▶ [Provided entries]
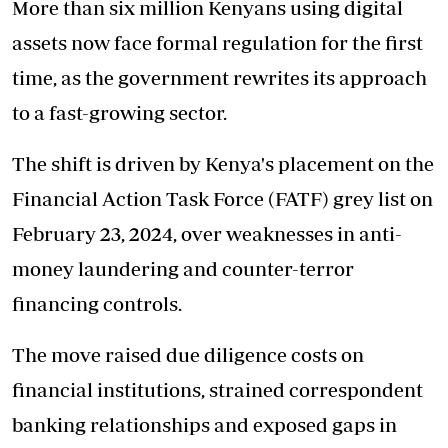
More than six million Kenyans using digital
assets now face formal regulation for the first
time, as the government rewrites its approach
to a fast-growing sector.
The shift is driven by Kenya's placement on the
Financial Action Task Force (FATF) grey list on
February 23, 2024, over weaknesses in anti-
money laundering and counter-terror
financing controls.
The move raised due diligence costs on
financial institutions, strained correspondent
banking relationships and exposed gaps in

▶ [Problem to work on] The records above should be repeated exactly, with no pictures in the copy.

▶ [Answer area]
More than six million Kenyans using digital
assets now face formal regulation for the first
time, as the government rewrites its approach
to a fast-growing sector.
The shift is driven by Kenya's placement on the
Financial Action Task Force (FATF) grey list on
February 23, 2024, over weaknesses in anti-
money laundering and counter-terror
financing controls.
The move raised due diligence costs on
financial institutions, strained correspondent
banking relationships and exposed gaps in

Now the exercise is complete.